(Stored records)
- Opening Delimiter -

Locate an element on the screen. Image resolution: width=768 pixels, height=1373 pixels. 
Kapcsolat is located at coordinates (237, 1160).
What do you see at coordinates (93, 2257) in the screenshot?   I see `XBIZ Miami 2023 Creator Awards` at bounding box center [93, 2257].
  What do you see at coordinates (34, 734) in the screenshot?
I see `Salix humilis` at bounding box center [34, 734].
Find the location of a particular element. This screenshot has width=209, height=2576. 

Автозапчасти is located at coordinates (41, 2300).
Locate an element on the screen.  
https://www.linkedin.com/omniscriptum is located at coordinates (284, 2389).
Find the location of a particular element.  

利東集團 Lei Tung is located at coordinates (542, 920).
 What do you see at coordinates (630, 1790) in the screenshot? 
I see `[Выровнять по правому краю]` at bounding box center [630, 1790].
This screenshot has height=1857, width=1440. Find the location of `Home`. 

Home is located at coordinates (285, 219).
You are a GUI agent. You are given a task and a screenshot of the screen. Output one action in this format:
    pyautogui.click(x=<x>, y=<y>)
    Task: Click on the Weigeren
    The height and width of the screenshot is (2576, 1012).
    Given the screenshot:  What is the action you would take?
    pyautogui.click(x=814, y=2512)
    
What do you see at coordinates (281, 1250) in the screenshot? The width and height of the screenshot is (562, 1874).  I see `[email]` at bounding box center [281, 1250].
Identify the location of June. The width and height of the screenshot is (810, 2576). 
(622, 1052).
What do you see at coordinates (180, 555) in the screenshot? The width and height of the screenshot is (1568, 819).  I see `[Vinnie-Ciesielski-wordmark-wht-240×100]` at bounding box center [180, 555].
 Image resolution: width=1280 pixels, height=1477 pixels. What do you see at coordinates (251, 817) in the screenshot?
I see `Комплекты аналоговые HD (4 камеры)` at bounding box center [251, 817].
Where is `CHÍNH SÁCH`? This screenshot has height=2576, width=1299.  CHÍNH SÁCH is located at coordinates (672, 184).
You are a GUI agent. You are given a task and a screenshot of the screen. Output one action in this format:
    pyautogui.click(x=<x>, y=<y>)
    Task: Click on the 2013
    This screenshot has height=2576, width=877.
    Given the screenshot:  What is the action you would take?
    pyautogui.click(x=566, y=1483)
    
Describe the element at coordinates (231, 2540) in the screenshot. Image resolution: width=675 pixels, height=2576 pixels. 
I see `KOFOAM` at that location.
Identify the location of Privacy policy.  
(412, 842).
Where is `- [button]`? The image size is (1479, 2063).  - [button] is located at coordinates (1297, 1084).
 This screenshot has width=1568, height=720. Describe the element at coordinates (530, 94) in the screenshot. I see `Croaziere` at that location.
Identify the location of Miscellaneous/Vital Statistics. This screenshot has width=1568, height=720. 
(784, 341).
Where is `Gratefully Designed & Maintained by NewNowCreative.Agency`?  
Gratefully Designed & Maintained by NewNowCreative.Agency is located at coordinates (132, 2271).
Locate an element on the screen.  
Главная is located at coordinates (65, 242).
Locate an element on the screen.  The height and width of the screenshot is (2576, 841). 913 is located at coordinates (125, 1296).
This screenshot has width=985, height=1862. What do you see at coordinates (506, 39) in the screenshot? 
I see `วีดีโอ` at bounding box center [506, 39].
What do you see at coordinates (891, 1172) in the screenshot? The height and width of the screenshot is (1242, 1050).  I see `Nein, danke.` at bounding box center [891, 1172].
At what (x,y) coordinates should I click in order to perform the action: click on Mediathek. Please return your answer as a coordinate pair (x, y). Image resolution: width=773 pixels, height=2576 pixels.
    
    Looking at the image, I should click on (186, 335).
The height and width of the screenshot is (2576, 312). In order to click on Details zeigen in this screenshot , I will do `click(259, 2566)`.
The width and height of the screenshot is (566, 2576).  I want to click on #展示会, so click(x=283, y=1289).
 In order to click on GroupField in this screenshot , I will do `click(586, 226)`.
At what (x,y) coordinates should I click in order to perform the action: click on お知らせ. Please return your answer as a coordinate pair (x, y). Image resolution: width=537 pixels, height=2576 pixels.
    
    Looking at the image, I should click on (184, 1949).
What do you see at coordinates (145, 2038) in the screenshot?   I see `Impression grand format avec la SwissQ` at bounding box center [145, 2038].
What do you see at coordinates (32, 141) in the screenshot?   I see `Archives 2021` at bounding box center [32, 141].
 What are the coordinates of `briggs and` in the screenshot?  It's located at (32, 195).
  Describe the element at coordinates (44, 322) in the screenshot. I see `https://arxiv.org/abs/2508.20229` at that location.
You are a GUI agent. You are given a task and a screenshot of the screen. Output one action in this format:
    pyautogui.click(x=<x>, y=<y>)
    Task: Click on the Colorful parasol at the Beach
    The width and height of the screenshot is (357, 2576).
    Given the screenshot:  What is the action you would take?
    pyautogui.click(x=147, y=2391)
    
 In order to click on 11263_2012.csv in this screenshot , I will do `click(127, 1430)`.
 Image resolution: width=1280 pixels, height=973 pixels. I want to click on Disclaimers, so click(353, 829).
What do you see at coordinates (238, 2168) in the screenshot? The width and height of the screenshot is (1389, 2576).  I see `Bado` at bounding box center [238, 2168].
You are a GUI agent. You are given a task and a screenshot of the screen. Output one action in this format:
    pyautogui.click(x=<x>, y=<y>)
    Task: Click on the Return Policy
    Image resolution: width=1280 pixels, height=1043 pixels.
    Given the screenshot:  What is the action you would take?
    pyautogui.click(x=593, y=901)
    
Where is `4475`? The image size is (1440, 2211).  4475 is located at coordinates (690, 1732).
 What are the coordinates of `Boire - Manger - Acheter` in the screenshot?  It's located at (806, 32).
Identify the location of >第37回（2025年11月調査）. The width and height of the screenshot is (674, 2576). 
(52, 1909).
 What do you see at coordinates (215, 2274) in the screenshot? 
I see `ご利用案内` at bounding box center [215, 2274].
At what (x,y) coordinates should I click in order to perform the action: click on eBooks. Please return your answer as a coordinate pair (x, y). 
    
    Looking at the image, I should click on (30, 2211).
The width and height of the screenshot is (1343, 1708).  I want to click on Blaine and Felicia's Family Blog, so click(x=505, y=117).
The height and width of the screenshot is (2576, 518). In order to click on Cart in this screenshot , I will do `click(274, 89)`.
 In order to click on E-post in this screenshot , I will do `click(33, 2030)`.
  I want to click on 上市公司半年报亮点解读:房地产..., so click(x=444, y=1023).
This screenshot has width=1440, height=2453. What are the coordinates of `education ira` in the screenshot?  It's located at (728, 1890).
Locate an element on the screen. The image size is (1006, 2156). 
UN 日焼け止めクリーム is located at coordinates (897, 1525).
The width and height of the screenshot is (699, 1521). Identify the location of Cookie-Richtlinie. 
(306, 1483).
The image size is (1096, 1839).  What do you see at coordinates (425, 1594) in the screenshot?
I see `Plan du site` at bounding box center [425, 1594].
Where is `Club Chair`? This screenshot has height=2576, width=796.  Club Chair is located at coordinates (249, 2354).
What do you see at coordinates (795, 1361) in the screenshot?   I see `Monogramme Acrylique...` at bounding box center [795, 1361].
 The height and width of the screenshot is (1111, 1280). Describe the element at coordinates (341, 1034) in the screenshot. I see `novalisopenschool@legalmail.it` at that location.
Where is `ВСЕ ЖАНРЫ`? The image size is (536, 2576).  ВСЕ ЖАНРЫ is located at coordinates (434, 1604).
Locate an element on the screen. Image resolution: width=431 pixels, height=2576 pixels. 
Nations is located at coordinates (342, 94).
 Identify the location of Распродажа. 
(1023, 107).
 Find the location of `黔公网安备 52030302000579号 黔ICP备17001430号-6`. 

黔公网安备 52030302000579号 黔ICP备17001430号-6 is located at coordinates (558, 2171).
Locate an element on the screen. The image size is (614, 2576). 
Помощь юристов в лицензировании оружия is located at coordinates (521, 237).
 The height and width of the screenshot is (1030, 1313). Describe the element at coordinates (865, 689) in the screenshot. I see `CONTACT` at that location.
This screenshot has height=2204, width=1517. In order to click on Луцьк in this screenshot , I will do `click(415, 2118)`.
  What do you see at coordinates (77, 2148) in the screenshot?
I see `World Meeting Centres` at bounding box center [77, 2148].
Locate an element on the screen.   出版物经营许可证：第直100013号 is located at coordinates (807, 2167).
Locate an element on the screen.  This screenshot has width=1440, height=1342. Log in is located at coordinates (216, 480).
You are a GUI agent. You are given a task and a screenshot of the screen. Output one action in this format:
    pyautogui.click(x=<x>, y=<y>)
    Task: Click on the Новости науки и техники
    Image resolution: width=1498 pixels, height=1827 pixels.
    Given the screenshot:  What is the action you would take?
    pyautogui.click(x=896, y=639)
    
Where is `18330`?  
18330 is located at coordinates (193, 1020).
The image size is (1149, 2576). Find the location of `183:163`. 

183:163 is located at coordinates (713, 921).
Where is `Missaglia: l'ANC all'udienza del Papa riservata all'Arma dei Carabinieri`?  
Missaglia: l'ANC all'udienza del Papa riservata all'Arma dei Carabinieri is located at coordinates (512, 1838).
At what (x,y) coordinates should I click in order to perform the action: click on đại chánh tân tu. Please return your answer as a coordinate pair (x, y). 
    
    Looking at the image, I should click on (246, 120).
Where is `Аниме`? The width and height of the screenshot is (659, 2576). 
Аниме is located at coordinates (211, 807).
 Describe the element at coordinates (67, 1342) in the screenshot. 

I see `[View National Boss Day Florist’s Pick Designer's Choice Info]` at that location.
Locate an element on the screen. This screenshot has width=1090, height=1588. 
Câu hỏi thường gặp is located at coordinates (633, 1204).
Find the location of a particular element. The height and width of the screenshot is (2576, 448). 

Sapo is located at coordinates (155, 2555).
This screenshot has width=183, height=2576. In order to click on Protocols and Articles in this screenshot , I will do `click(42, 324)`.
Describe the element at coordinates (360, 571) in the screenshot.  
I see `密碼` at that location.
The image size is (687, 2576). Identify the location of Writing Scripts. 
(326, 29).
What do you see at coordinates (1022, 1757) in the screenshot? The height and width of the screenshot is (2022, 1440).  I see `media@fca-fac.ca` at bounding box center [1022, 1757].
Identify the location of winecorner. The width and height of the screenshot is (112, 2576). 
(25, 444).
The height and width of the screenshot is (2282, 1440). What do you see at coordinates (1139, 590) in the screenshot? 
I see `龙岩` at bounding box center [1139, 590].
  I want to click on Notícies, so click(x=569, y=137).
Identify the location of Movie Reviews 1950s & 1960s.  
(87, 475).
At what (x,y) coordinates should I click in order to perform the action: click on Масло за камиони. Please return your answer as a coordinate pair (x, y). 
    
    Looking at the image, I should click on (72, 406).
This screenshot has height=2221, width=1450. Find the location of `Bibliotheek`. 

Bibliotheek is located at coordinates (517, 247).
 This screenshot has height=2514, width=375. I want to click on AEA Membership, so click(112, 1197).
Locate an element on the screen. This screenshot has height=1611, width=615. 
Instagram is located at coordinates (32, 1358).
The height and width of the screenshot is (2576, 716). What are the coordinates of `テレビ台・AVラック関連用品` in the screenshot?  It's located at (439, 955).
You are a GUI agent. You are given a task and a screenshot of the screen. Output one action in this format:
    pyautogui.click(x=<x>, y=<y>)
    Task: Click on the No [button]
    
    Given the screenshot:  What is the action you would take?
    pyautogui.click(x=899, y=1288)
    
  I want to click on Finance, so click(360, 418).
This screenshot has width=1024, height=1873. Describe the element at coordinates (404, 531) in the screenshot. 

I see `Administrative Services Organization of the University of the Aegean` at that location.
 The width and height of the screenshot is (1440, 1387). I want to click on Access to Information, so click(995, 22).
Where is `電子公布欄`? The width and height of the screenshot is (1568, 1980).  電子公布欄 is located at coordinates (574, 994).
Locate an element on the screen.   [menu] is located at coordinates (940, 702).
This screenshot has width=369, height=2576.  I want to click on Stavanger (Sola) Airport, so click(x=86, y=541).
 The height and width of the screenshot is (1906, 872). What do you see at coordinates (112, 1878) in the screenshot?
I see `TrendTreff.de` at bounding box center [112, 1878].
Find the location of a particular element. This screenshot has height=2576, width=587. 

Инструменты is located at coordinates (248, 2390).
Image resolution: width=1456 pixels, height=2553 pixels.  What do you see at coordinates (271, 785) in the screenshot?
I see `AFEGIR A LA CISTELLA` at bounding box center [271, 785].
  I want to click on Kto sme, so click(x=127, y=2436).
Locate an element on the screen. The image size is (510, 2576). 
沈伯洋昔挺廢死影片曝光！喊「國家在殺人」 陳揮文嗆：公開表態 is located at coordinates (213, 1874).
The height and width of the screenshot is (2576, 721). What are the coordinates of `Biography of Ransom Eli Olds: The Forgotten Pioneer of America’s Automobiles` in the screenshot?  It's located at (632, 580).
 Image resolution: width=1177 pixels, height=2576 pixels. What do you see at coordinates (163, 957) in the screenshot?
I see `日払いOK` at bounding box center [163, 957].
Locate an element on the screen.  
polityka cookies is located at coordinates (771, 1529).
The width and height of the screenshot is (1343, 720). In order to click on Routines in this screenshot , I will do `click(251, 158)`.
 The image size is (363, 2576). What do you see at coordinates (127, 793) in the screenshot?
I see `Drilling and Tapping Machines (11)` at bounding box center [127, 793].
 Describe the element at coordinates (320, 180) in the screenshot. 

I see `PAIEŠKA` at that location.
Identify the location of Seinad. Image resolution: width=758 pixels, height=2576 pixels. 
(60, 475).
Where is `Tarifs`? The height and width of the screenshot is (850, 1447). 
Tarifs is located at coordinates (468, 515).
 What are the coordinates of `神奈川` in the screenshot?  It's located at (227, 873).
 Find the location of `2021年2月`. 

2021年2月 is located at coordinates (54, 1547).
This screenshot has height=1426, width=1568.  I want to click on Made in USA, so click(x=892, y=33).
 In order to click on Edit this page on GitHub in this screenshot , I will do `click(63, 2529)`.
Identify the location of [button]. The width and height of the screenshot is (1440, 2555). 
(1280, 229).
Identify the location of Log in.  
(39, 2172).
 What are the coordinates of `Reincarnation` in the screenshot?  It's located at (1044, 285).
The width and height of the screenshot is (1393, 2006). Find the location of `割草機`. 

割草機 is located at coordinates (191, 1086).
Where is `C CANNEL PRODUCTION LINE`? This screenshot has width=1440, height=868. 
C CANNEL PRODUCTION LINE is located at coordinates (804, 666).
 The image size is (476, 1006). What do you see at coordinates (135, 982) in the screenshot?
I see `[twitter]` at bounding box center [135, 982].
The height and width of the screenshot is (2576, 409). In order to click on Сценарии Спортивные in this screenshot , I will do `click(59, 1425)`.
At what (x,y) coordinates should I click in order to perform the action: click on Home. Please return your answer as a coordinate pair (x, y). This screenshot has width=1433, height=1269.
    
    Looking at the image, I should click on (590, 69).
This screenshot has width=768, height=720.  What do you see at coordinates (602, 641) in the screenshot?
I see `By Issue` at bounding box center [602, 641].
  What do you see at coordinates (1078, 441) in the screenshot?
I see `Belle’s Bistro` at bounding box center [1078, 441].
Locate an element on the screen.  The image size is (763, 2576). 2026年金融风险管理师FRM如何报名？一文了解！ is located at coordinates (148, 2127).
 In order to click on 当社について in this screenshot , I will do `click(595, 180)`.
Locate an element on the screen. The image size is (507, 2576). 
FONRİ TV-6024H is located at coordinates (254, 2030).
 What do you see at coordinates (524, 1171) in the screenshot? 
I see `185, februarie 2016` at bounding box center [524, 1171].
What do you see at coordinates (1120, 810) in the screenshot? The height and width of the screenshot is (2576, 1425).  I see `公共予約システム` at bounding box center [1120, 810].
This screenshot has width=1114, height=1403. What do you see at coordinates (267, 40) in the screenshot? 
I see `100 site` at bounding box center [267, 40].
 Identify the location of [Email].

- Closing Delimiter -

**EXERCISE AIM**. Copy the entries word for word. Start at the first line and end with the line containing "The height and width of the screenshot is (2576, 1012).".

**EXERCISE RESPONSE**.
Locate an element on the screen. Image resolution: width=768 pixels, height=1373 pixels. 
Kapcsolat is located at coordinates (237, 1160).
What do you see at coordinates (93, 2257) in the screenshot?   I see `XBIZ Miami 2023 Creator Awards` at bounding box center [93, 2257].
  What do you see at coordinates (34, 734) in the screenshot?
I see `Salix humilis` at bounding box center [34, 734].
Find the location of a particular element. This screenshot has width=209, height=2576. 

Автозапчасти is located at coordinates (41, 2300).
Locate an element on the screen.  
https://www.linkedin.com/omniscriptum is located at coordinates (284, 2389).
Find the location of a particular element.  

利東集團 Lei Tung is located at coordinates (542, 920).
 What do you see at coordinates (630, 1790) in the screenshot? 
I see `[Выровнять по правому краю]` at bounding box center [630, 1790].
This screenshot has height=1857, width=1440. Find the location of `Home`. 

Home is located at coordinates (285, 219).
You are a GUI agent. You are given a task and a screenshot of the screen. Output one action in this format:
    pyautogui.click(x=<x>, y=<y>)
    Task: Click on the Weigeren
    The height and width of the screenshot is (2576, 1012).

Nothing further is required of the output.